== Segment start ==
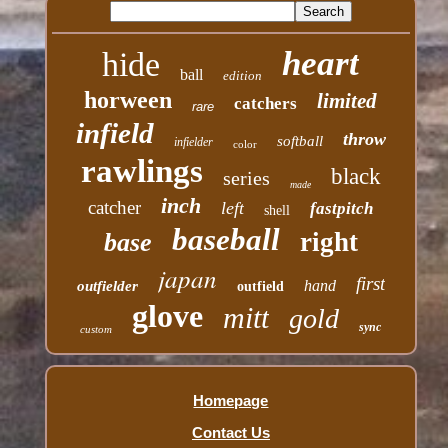
heart
hide
ball
edition
horween
limited
catchers
rare
infield
throw
softball
infielder
color
rawlings
black
series
made
inch
catcher
left
fastpitch
shell
baseball
right
base
japan
first
hand
outfielder
outfield
glove
mitt
gold
sync
custom
Homepage
Contact Us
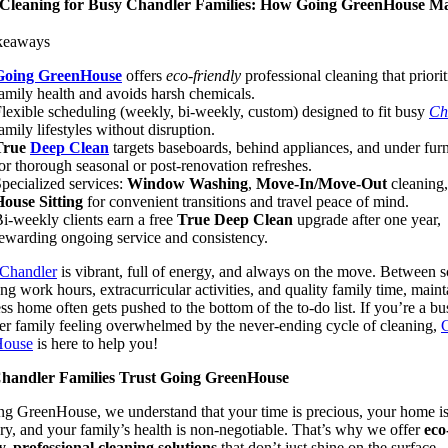
Cleaning for Busy Chandler Families: How Going GreenHouse Ma
keaways
Going GreenHouse
offers
eco-friendly
professional cleaning that priorit
amily health and avoids harsh chemicals.
lexible scheduling (weekly, bi-weekly, custom) designed to fit busy
Ch
amily lifestyles without disruption.
True
Deep Clean
targets baseboards, behind appliances, and under furn
or thorough seasonal or post-renovation refreshes.
pecialized services:
Window Washing
,
Move-In/Move-Out
cleaning,
ouse Sitting
for convenient transitions and travel peace of mind.
i-weekly clients earn a free
True Deep Clean
upgrade after one year,
ewarding ongoing service and consistency.
Chandler
is vibrant, full of energy, and always on the move. Between 
ong work hours, extracurricular activities, and quality family time, main
ess home often gets pushed to the bottom of the to-do list. If you’re a bu
r family feeling overwhelmed by the never-ending cycle of cleaning,
House
is here to help you!
andler Families Trust Going GreenHouse
g GreenHouse, we understand that your time is precious, your home i
ry, and your family’s health is non-negotiable. That’s why we offer
eco
y, professional cleaning solutions
that don’t just shine on the surface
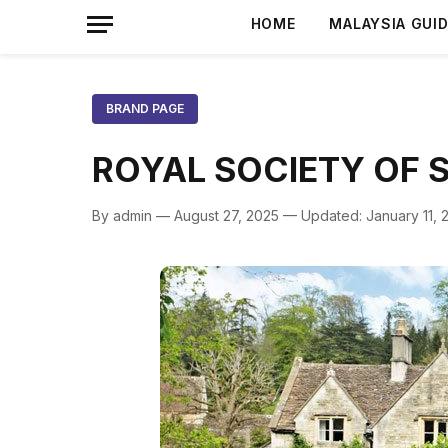
HOME
MALAYSIA GUI
BRAND PAGE
ROYAL SOCIETY OF 
By admin — August 27, 2025 — Updated: January 11, 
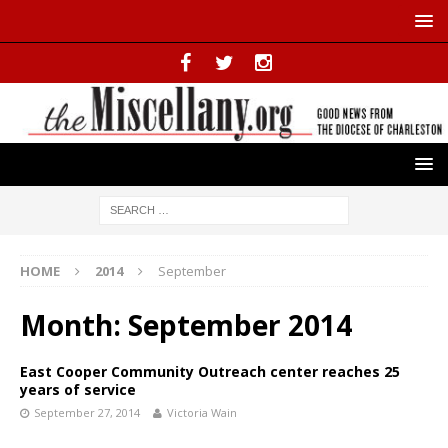
HOME
2014
September
Month:
September 2014
East Cooper Community Outreach center reaches 25
years of service
September 27, 2014
Victoria Wain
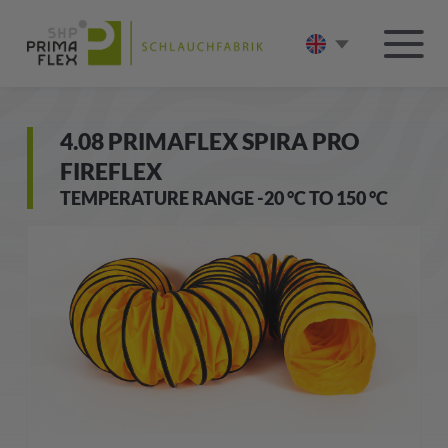
4.08 PRIMAFLEX SPIRA PRO
FIREFLEX
TEMPERATURE RANGE -20 °C TO 150 °C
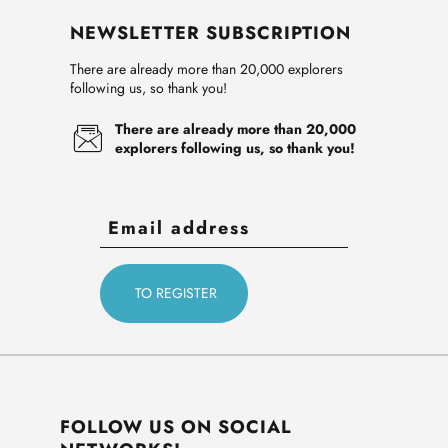
NEWSLETTER SUBSCRIPTION
There are already more than 20,000 explorers
following us, so thank you!
There are already more than 20,000
explorers following us, so thank you!
FOLLOW US ON SOCIAL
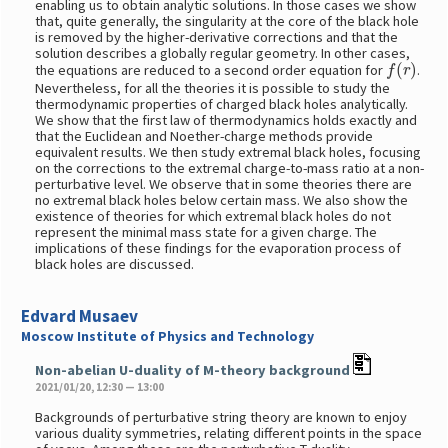
enabling us to obtain analytic solutions. In those cases we show
that, quite generally, the singularity at the core of the black hole
is removed by the higher-derivative corrections and that the
solution describes a globally regular geometry. In other cases,
f
(
r
)
the equations are reduced to a second order equation for
.
Nevertheless, for all the theories it is possible to study the
thermodynamic properties of charged black holes analytically.
We show that the first law of thermodynamics holds exactly and
that the Euclidean and Noether-charge methods provide
equivalent results. We then study extremal black holes, focusing
on the corrections to the extremal charge-to-mass ratio at a non-
perturbative level. We observe that in some theories there are
no extremal black holes below certain mass. We also show the
existence of theories for which extremal black holes do not
represent the minimal mass state for a given charge. The
implications of these findings for the evaporation process of
black holes are discussed.
Edvard Musaev
Moscow Institute of Physics and Technology
Non-abelian U-duality of M-theory background
2021/01/20, 12:30 — 13:00
Backgrounds of perturbative string theory are known to enjoy
various duality symmetries, relating different points in the space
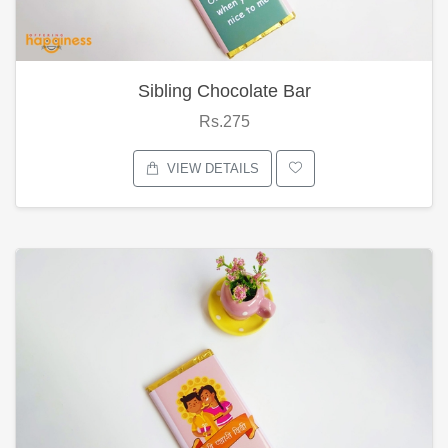
Sibling Chocolate Bar
Rs.275
VIEW DETAILS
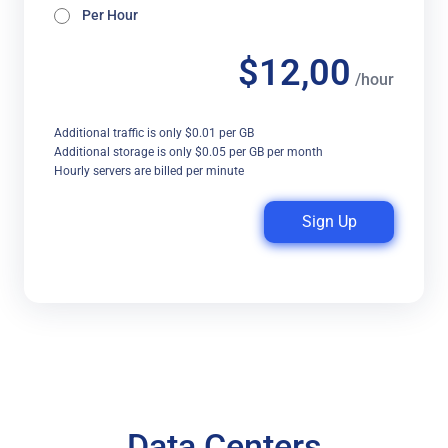
Per Hour
$12,00
/hour
Additional traffic is only $0.01 per GB
Additional storage is only $0.05 per GB per month
Hourly servers are billed per minute
Sign Up
Data Centers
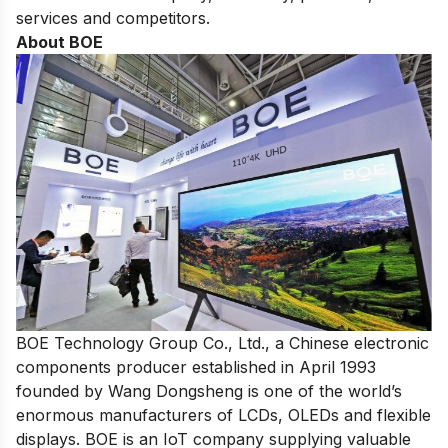
services and competitors.
About BOE
BOE Technology Group Co., Ltd., a Chinese electronic
components producer established in April 1993
founded by Wang Dongsheng is one of
the world’s
enormous manufacturers of LCDs
, OLEDs and flexible
displays. BOE is an IoT company supplying valuable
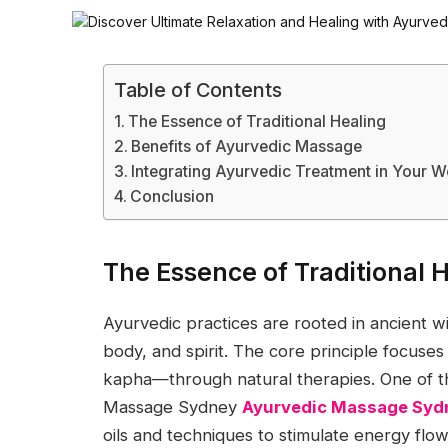
Table of Contents
The Essence of Traditional Healing
Benefits of Ayurvedic Massage
Integrating Ayurvedic Treatment in Your W
Conclusion
The Essence of Traditional 
Ayurvedic practices are rooted in ancient
body, and spirit. The core principle focuse
kapha—through natural therapies. One of th
Massage Sydney
Ayurvedic Massage Syd
oils and techniques to stimulate energy flow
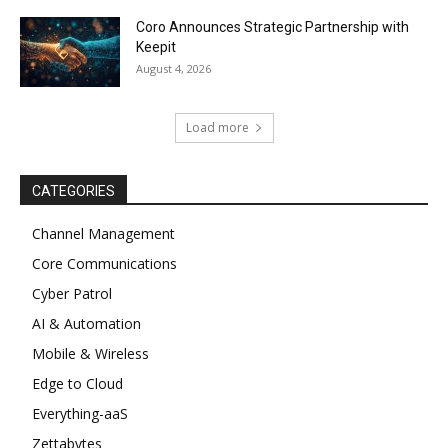
Coro Announces Strategic Partnership with
Keepit
August 4, 2026
Load more
CATEGORIES
Channel Management
Core Communications
Cyber Patrol
AI & Automation
Mobile & Wireless
Edge to Cloud
Everything-aaS
Zettabytes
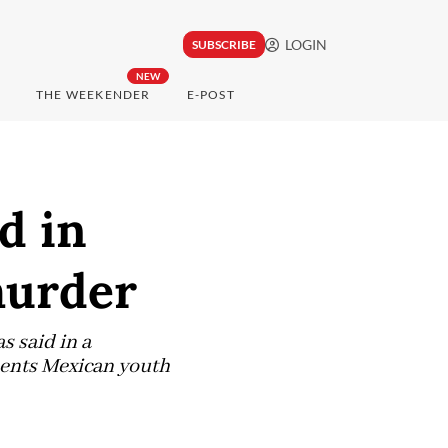
LOGIN
SUBSCRIBE
NEW
THE WEEKENDER
E-POST
d in
murder
s said in a
esents Mexican youth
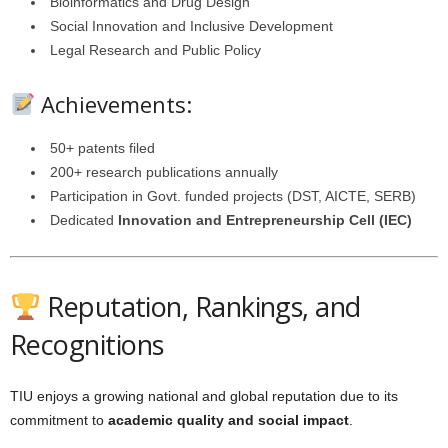
Bioinformatics and Drug Design
Social Innovation and Inclusive Development
Legal Research and Public Policy
Achievements:
50+ patents filed
200+ research publications annually
Participation in Govt. funded projects (DST, AICTE, SERB)
Dedicated
Innovation and Entrepreneurship Cell (IEC)
Reputation, Rankings, and
Recognitions
TIU enjoys a growing national and global reputation due to its
commitment to
academic quality and social impact
.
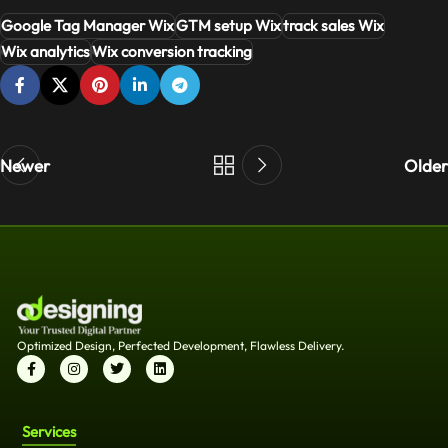
Google Tag Manager Wix
GTM setup Wix
track sales Wix
Wix analytics
Wix conversion tracking
Newer
Older
Optimized Design, Perfected Development, Flawless Delivery.
Services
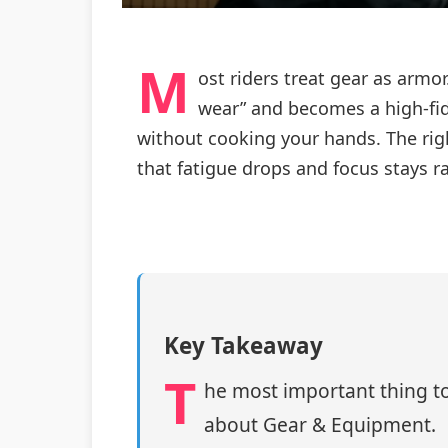
M
ost riders treat gear as arm
wear” and becomes a high-fide
without cooking your hands. The right
that fatigue drops and focus stays ra
Key Takeaway
T
he most important thing to
about Gear & Equipment.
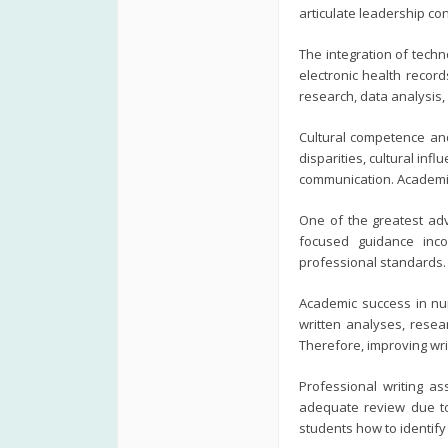
articulate leadership co
The integration of techn
electronic health recor
research, data analysis,
Cultural competence and
disparities, cultural inf
communication. Academic
One of the greatest adv
focused guidance inco
professional standards.
Academic success in nu
written analyses, resear
Therefore, improving wri
Professional writing a
adequate review due to 
students how to identif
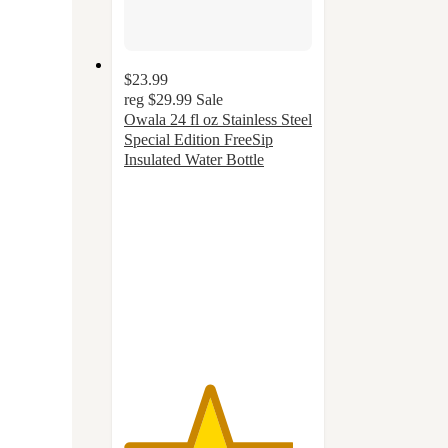
$23.99
reg
$29.99
Sale
Owala 24 fl oz Stainless Steel
Special Edition FreeSip
Insulated Water Bottle
4.5
out
of
5
stars
with
47
ratings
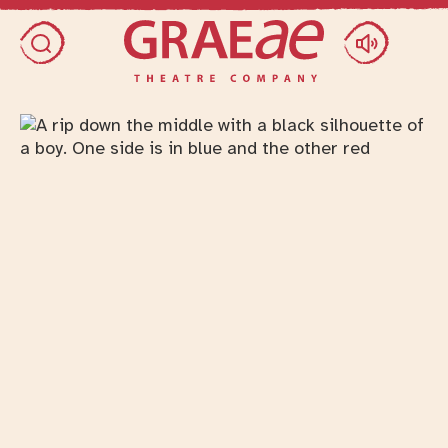
Skip access menu
Toggle search dialog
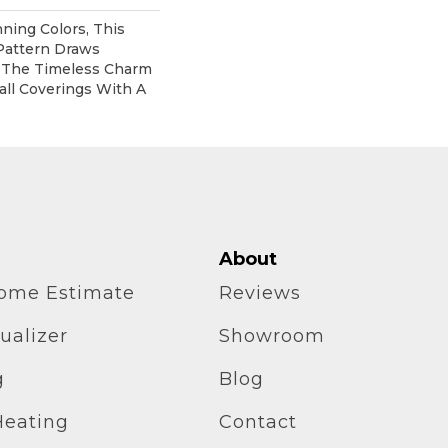
nning Colors, This
Pattern Draws
m The Timeless Charm
all Coverings With A
About
home Estimate
Reviews
ualizer
Showroom
g
Blog
Heating
Contact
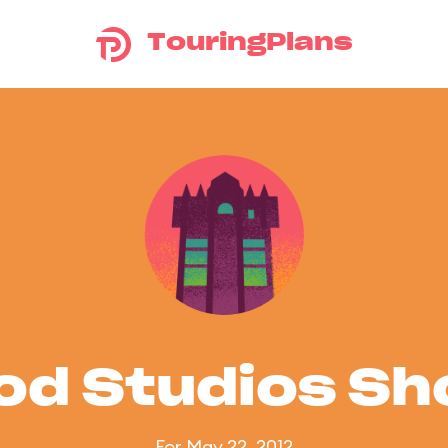
TouringPlans
od Studios S
For May 22, 2012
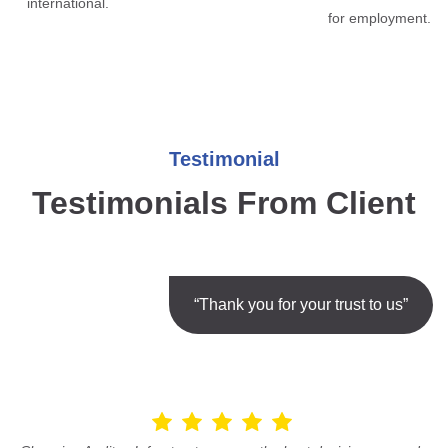
international.
for employment.
Testimonial
Testimonials From Client
“Thank you for your trust to us”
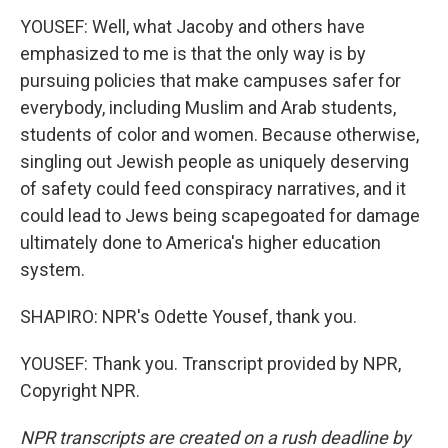
YOUSEF: Well, what Jacoby and others have
emphasized to me is that the only way is by
pursuing policies that make campuses safer for
everybody, including Muslim and Arab students,
students of color and women. Because otherwise,
singling out Jewish people as uniquely deserving
of safety could feed conspiracy narratives, and it
could lead to Jews being scapegoated for damage
ultimately done to America's higher education
system.
SHAPIRO: NPR's Odette Yousef, thank you.
YOUSEF: Thank you. Transcript provided by NPR,
Copyright NPR.
NPR transcripts are created on a rush deadline by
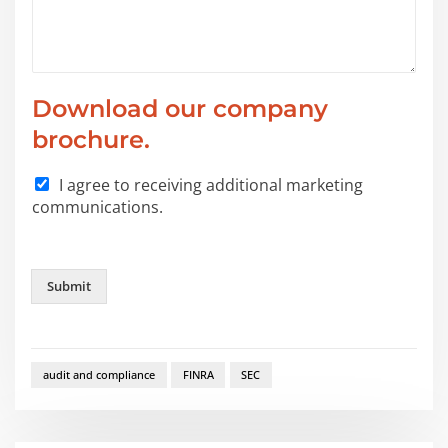
Download our company
brochure.
I agree to receiving additional marketing
communications.
Submit
audit and compliance
FINRA
SEC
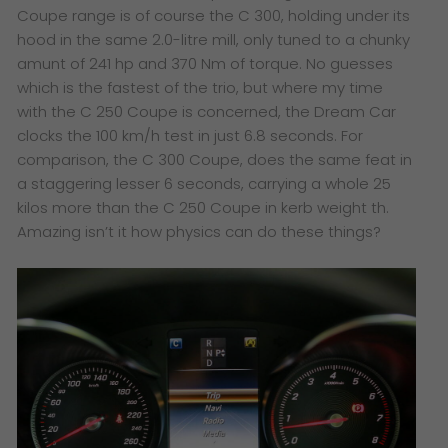
Coupe range is of course the C 300, holding under its
hood in the same 2.0-litre mill, only tuned to a chunky
amunt of 241 hp and 370 Nm of torque. No guesses
which is the fastest of the trio, but where my time
with the C 250 Coupe is concerned, the Dream Car
clocks the 100 km/h test in just 6.8 seconds. For
comparison, the C 300 Coupe, does the same feat in
a staggering lesser 6 seconds, carrying a whole 25
kilos more than the C 250 Coupe in kerb weight th.
Amazing isn’t it how physics can do these things?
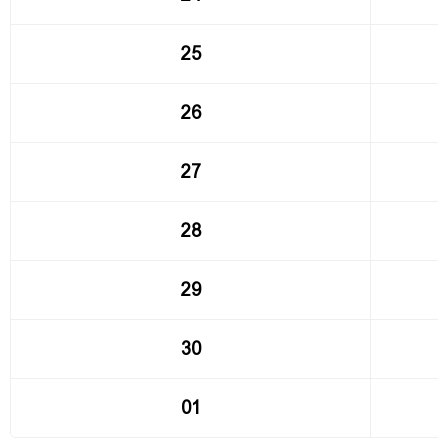
25
26
27
28
29
30
01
== Segment end ==
**PROBLEM REQUIREMENTS**
Leave out the pictures and copy the rest of the material above exactly.

**RESULT**
heart
hide
ball
edition
horween
limited
catchers
rare
infield
throw
softball
infielder
color
rawlings
black
series
made
inch
catcher
left
fastpitch
shell
baseball
right
base
japan
first
hand
outfielder
outfield
glove
mitt
gold
sync
custom
Homepage
Contact Us
Cleaning for Busy Chandler Families: How Going GreenHouse Ma
keaways
Going GreenHouse
offers
eco-friendly
professional cleaning that priorit
amily health and avoids harsh chemicals.
lexible scheduling (weekly, bi-weekly, custom) designed to fit busy
Ch
amily lifestyles without disruption.
True
Deep Clean
targets baseboards, behind appliances, and under furn
or thorough seasonal or post-renovation refreshes.
pecialized services:
Window Washing
,
Move-In/Move-Out
cleaning,
ouse Sitting
for convenient transitions and travel peace of mind.
i-weekly clients earn a free
True Deep Clean
upgrade after one year,
ewarding ongoing service and consistency.
Chandler
is vibrant, full of energy, and always on the move. Between 
ong work hours, extracurricular activities, and quality family time, main
ess home often gets pushed to the bottom of the to-do list. If you’re a bu
r family feeling overwhelmed by the never-ending cycle of cleaning,
House
is here to help you!
andler Families Trust Going GreenHouse
g GreenHouse, we understand that your time is precious, your home i
ry, and your family’s health is non-negotiable. That’s why we offer
eco
y, professional cleaning solutions
that don’t just shine on the surface
HOME
MALAYSIA GUI
BRAND PAGE
ROYAL SOCIETY OF 
By admin — August 27, 2025 — Updated: January 11, 
HOME
2014
September
Month:
September 2014
East Cooper Community Outreach center reaches 25
years of service
September 27, 2014
Victoria Wain
4.08 PRIMAFLEX SPIRA PRO
FIREFLEX
TEMPERATURE RANGE -20 °C TO 150 °C
NEWSLETTER SUBSCRIPTION
There are already more than 20,000 explorers
following us, so thank you!
There are already more than 20,000
explorers following us, so thank you!
FOLLOW US ON SOCIAL
enabling us to obtain analytic solutions. In those cases we show
that, quite generally, the singularity at the core of the black hole
is removed by the higher-derivative corrections and that the
solution describes a globally regular geometry. In other cases,
f
(
r
)
the equations are reduced to a second order equation for
.
Nevertheless, for all the theories it is possible to study the
thermodynamic properties of charged black holes analytically.
We show that the first law of thermodynamics holds exactly and
that the Euclidean and Noether-charge methods provide
equivalent results. We then study extremal black holes, focusing
on the corrections to the extremal charge-to-mass ratio at a non-
perturbative level. We observe that in some theories there are
no extremal black holes below certain mass. We also show the
existence of theories for which extremal black holes do not
represent the minimal mass state for a given charge. The
implications of these findings for the evaporation process of
black holes are discussed.
Edvard Musaev
Moscow Institute of Physics and Technology
Non-abelian U-duality of M-theory background
2021/01/20, 12:30 — 13:00
Backgrounds of perturbative string theory are known to enjoy
various duality symmetries, relating different points in the space
Sibling Chocolate Bar
Rs.275
VIEW DETAILS
Per Hour
$12,00
/hour
Additional traffic is only $0.01 per GB
Additional storage is only $0.05 per GB per month
Hourly servers are billed per minute
Sign Up
Data Centers
services and competitors.
About BOE
BOE Technology Group Co., Ltd., a Chinese electronic
components producer established in April 1993
founded by Wang Dongsheng is one of
the world’s
enormous manufacturers of LCDs
, OLEDs and flexible
displays. BOE is an IoT company supplying valuable
Table of Contents
The Essence of Traditional Healing
Benefits of Ayurvedic Massage
Integrating Ayurvedic Treatment in Your W
Conclusion
The Essence of Traditional 
Ayurvedic practices are rooted in ancient
body, and spirit. The core principle focuse
kapha—through natural therapies. One of th
Massage Sydney
Ayurvedic Massage Syd
oils and techniques to stimulate energy flow
Coro Announces Strategic Partnership with
Keepit
August 4, 2026
Load more
CATEGORIES
Channel Management
Core Communications
Cyber Patrol
AI & Automation
Mobile & Wireless
Edge to Cloud
Everything-aaS
Zettabytes
LOGIN
SUBSCRIBE
NEW
THE WEEKENDER
E-POST
d in
murder
s said in a
esents Mexican youth
Bioinformatics and Drug Design
Social Innovation and Inclusive Development
Legal Research and Public Policy
Achievements:
50+ patents filed
200+ research publications annually
Participation in Govt. funded projects (DST, AICTE, SERB)
Dedicated
Innovation and Entrepreneurship Cell (IEC)
Reputation, Rankings, and
Recognitions
TIU enjoys a growing national and global reputation due to its
commitment to
academic quality and social impact
.
Google Tag Manager Wix
GTM setup Wix
track sales Wix
Wix analytics
Wix conversion tracking
Newer
Older
Optimized Design, Perfected Development, Flawless Delivery.
Services
M
ost riders treat gear as arm
wear” and becomes a high-fide
without cooking your hands. The right
that fatigue drops and focus stays ra
Key Takeaway
T
he most important thing to
about Gear & Equipment.
articulate leadership co
The integration of techn
electronic health recor
research, data analysis,
Cultural competence and
disparities, cultural inf
communication. Academic
One of the greatest adv
focused guidance inco
professional standards.
Academic success in nu
written analyses, resear
Therefore, improving wri
Professional writing a
adequate review due to 
students how to identif
$23.99
reg
$29.99
Sale
Owala 24 fl oz Stainless Steel
Special Edition FreeSip
Insulated Water Bottle
4.5
out
of
5
stars
with
47
ratings
Skip access menu
Toggle search dialog
nning Colors, This
Pattern Draws
m The Timeless Charm
all Coverings With A
About
home Estimate
Reviews
ualizer
Showroom
g
Blog
Heating
Contact
TouringPlans
od Studios S
For May 22, 2012
international.
for employment.
Testimonial
Testimonials From Client
“Thank you for your trust to us”
YOUSEF: Well, what Jacoby and others have
emphasized to me is that the only way is by
pursuing policies that make campuses safer for
everybody, including Muslim and Arab students,
students of color and women. Because otherwise,
singling out Jewish people as uniquely deserving
of safety could feed conspiracy narratives, and it
could lead to Jews being scapegoated for damage
ultimately done to America's higher education
system.
SHAPIRO: NPR's Odette Yousef, thank you.
YOUSEF: Thank you. Transcript provided by NPR,
Copyright NPR.
NPR transcripts are created on a rush deadline by
Download our company
brochure.
I agree to receiving additional marketing
communications.
Submit
audit and compliance
FINRA
SEC
Coupe range is of course the C 300, holding under its
hood in the same 2.0-litre mill, only tuned to a chunky
amunt of 241 hp and 370 Nm of torque. No guesses
which is the fastest of the trio, but where my time
with the C 250 Coupe is concerned, the Dream Car
clocks the 100 km/h test in just 6.8 seconds. For
comparison, the C 300 Coupe, does the same feat in
a staggering lesser 6 seconds, carrying a whole 25
kilos more than the C 250 Coupe in kerb weight th.
Amazing isn’t it how physics can do these things?
25
26
27
28
29
30
01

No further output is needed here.